What is required: Please return every line in the entries below with the word "screenshot" in it.

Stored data
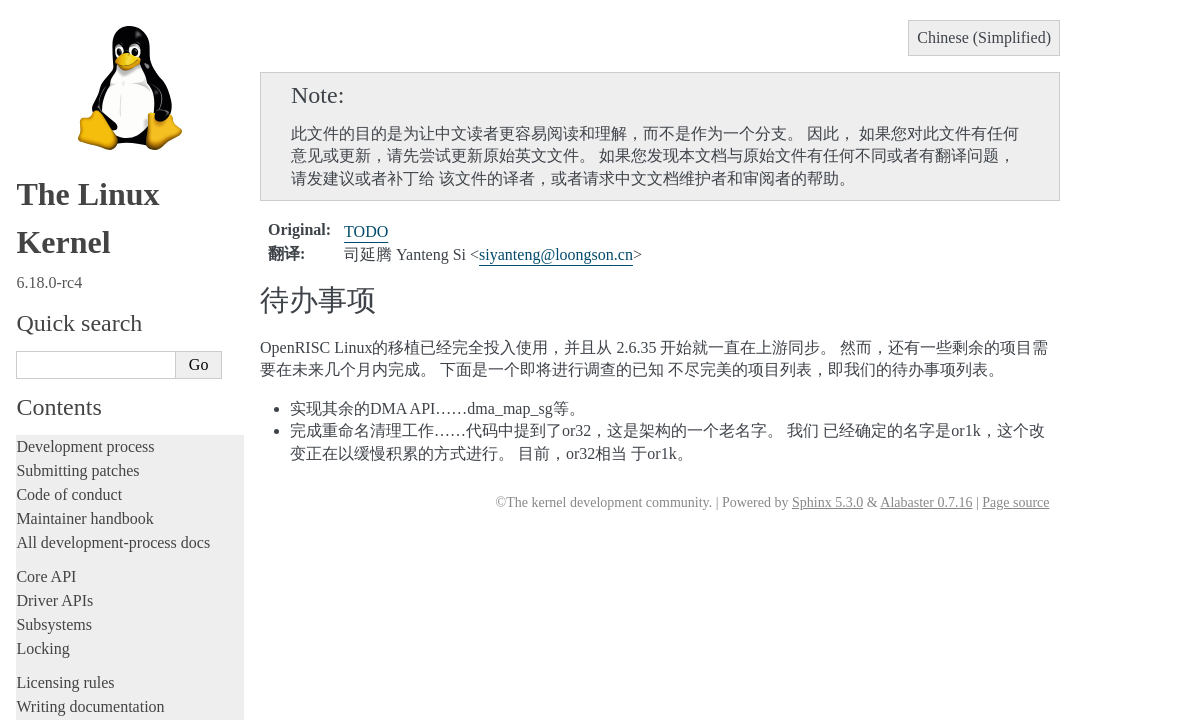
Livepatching (58, 42)
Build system (58, 124)
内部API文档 (79, 438)
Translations (58, 356)
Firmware (47, 230)
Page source (1015, 502)
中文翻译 (58, 379)
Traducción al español (93, 681)
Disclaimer (61, 703)
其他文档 (69, 536)
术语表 (62, 555)
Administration (64, 100)
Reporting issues (69, 148)
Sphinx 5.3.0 (827, 502)
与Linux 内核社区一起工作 (118, 419)
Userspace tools (66, 172)
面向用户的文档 (88, 477)
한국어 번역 (67, 638)
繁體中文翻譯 (72, 595)
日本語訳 (58, 660)
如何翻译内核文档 (95, 399)
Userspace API (63, 196)
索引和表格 (75, 575)
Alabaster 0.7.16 (926, 502)
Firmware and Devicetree (97, 254)
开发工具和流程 (88, 458)
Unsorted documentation (95, 322)
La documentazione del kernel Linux (135, 617)
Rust (30, 66)
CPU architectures (74, 288)
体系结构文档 (82, 516)
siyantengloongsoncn (556, 254)
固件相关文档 (82, 497)
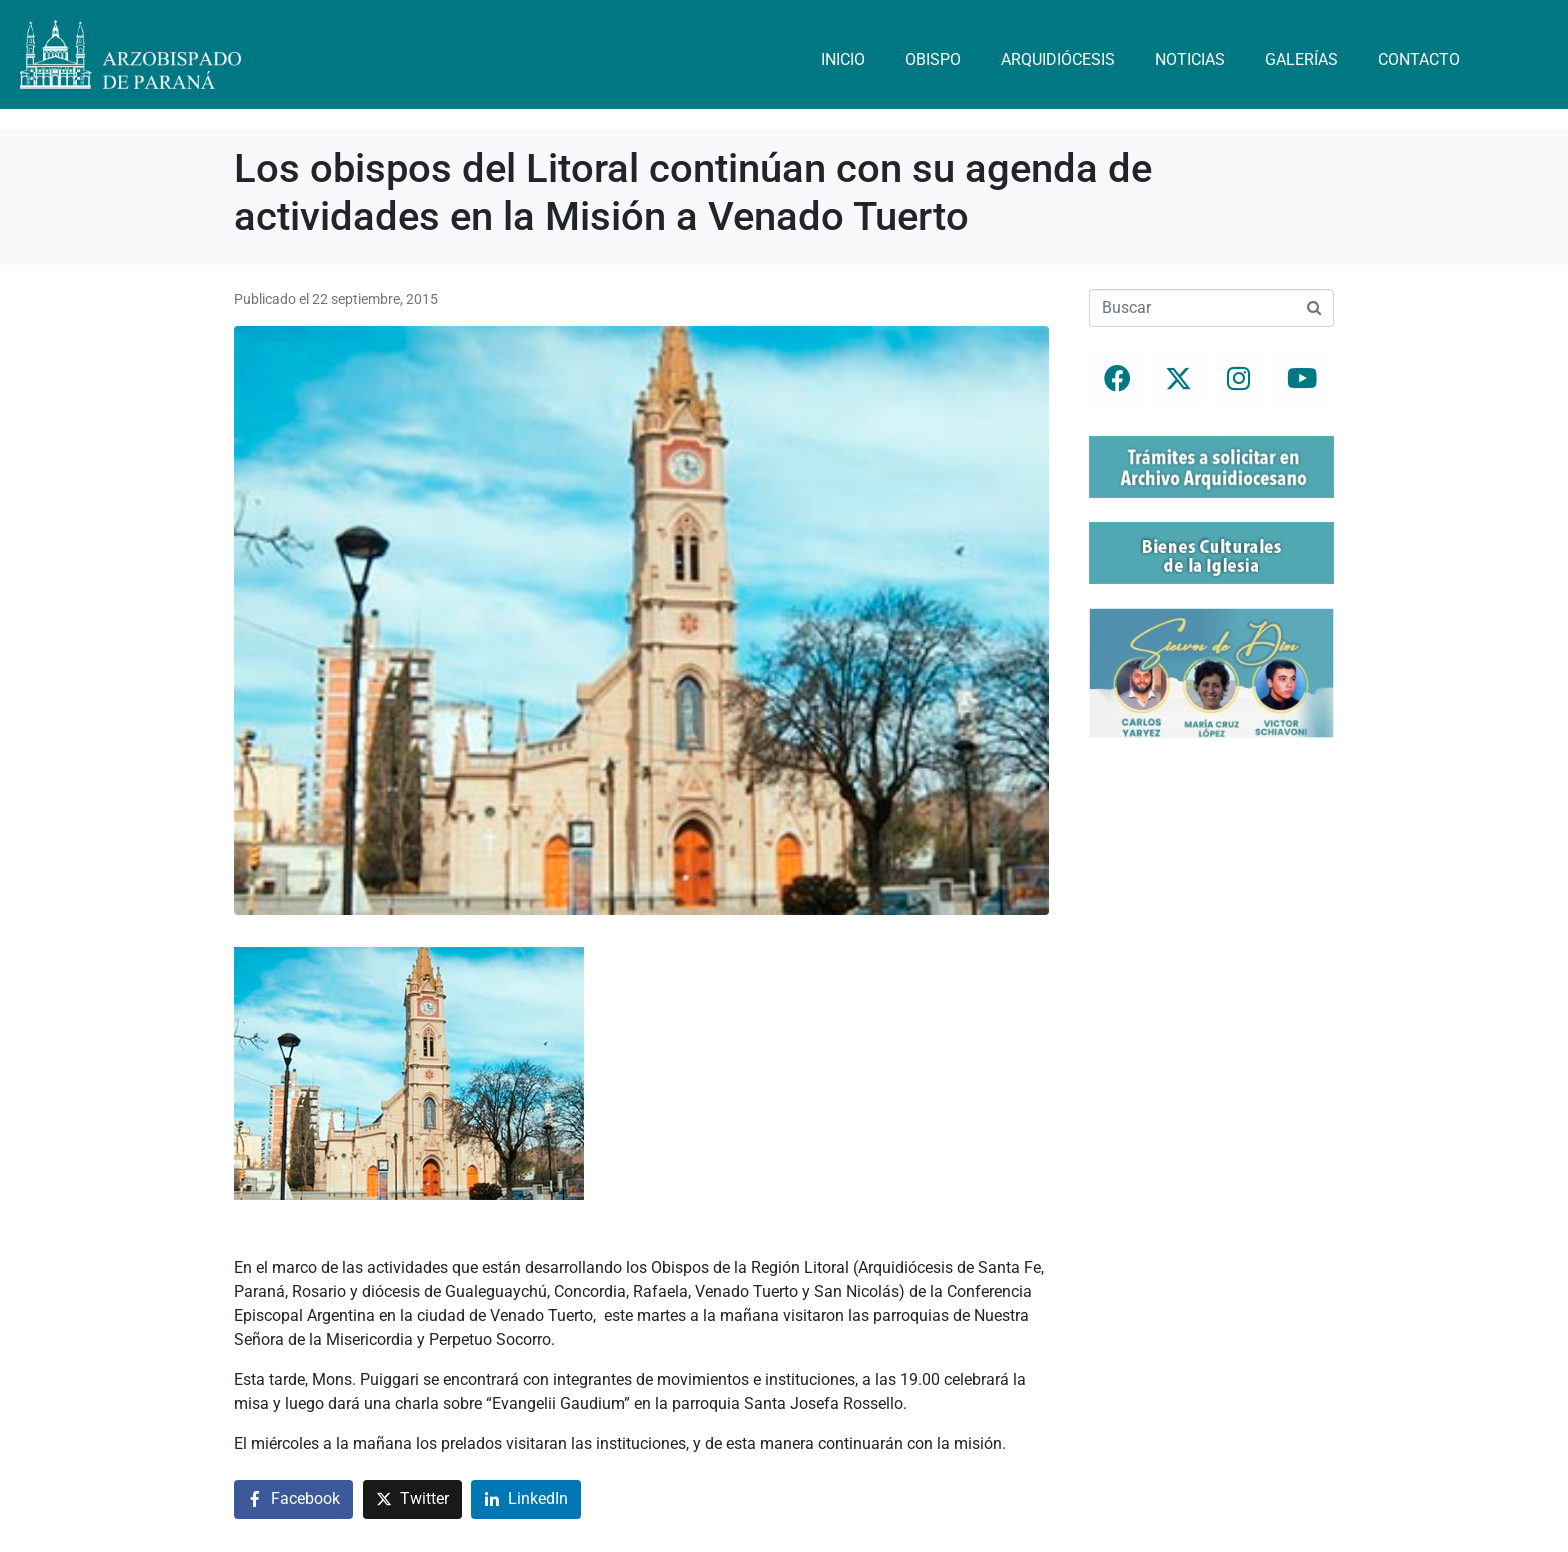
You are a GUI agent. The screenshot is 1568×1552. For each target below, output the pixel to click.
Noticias (1190, 59)
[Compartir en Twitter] (412, 1499)
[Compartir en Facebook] (293, 1499)
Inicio (843, 59)
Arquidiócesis (1058, 59)
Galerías (1301, 59)
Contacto (1419, 59)
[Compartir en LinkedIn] (526, 1499)
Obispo (933, 59)
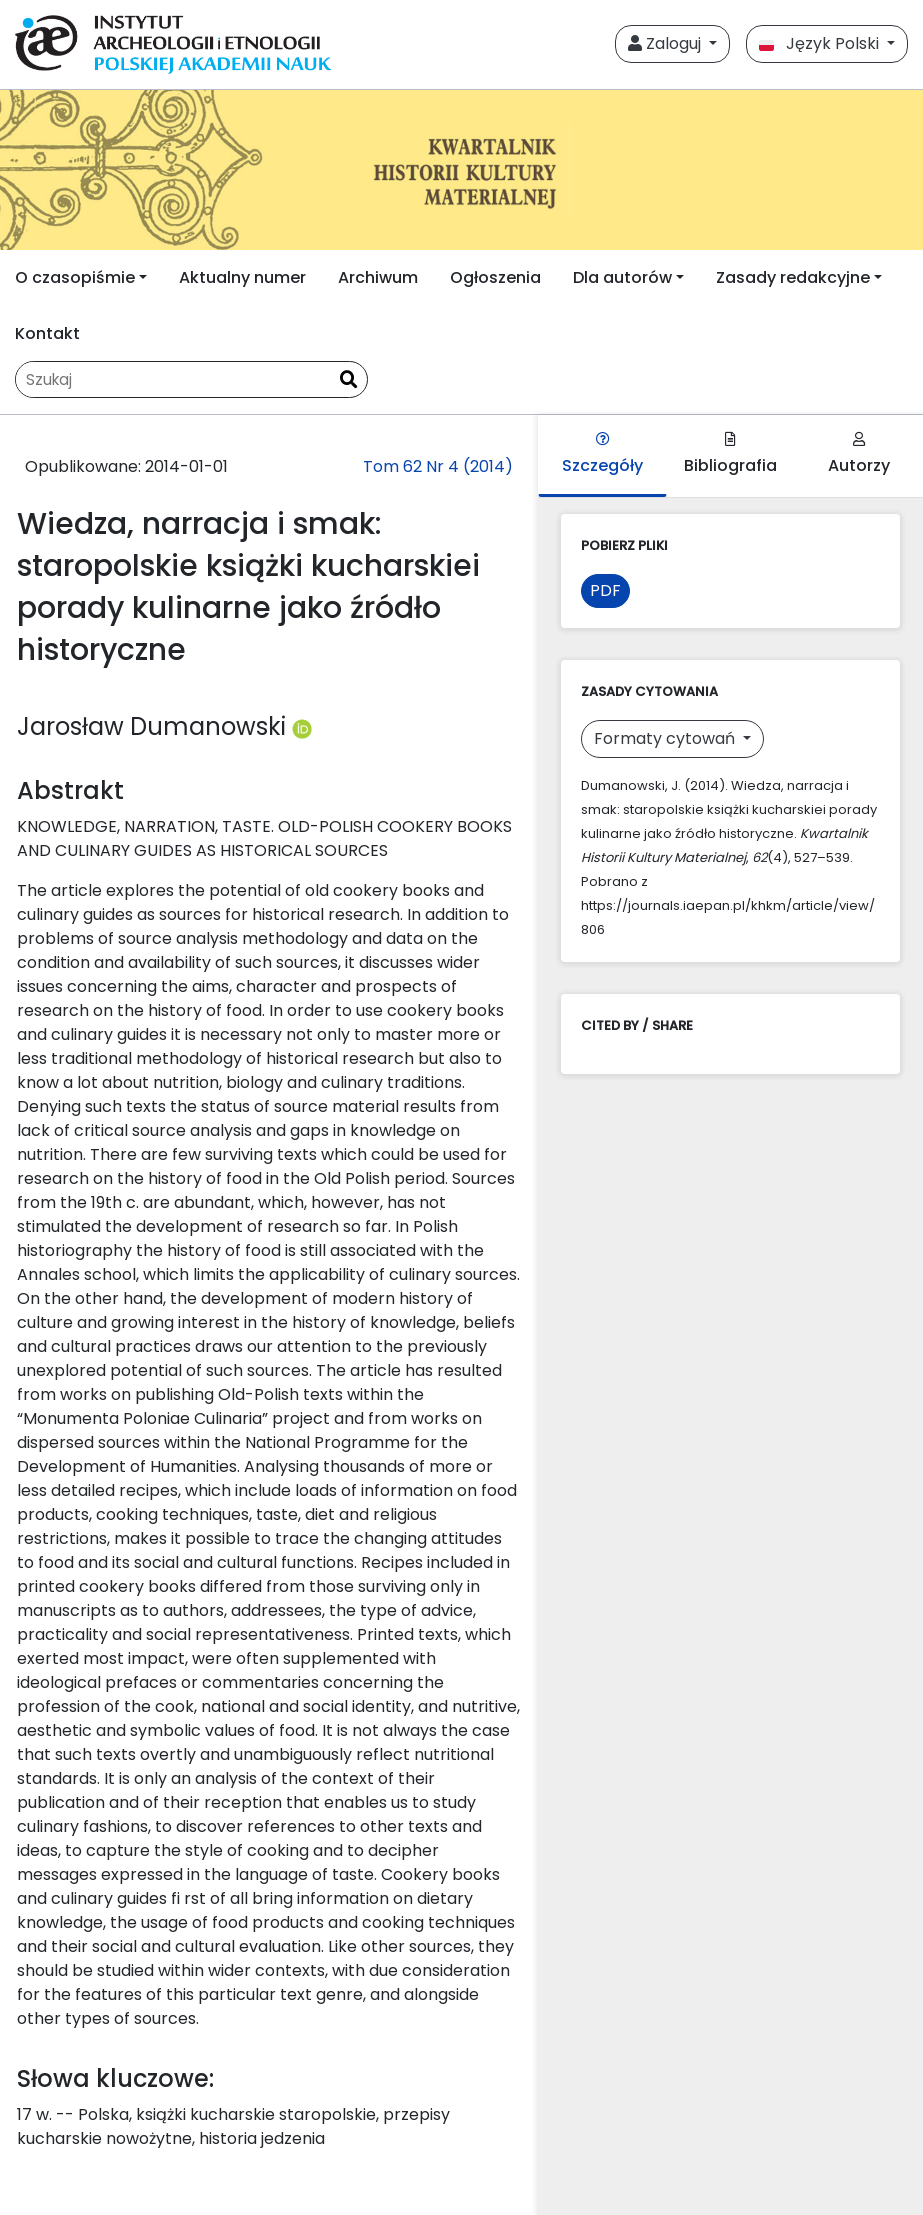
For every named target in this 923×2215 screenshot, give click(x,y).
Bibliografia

Problem solution:
You are a GUI agent. The screenshot is 1568×1552. For each target below, output the pixel to click.
For every named target in this 923×2215 screenshot, give click(x,y).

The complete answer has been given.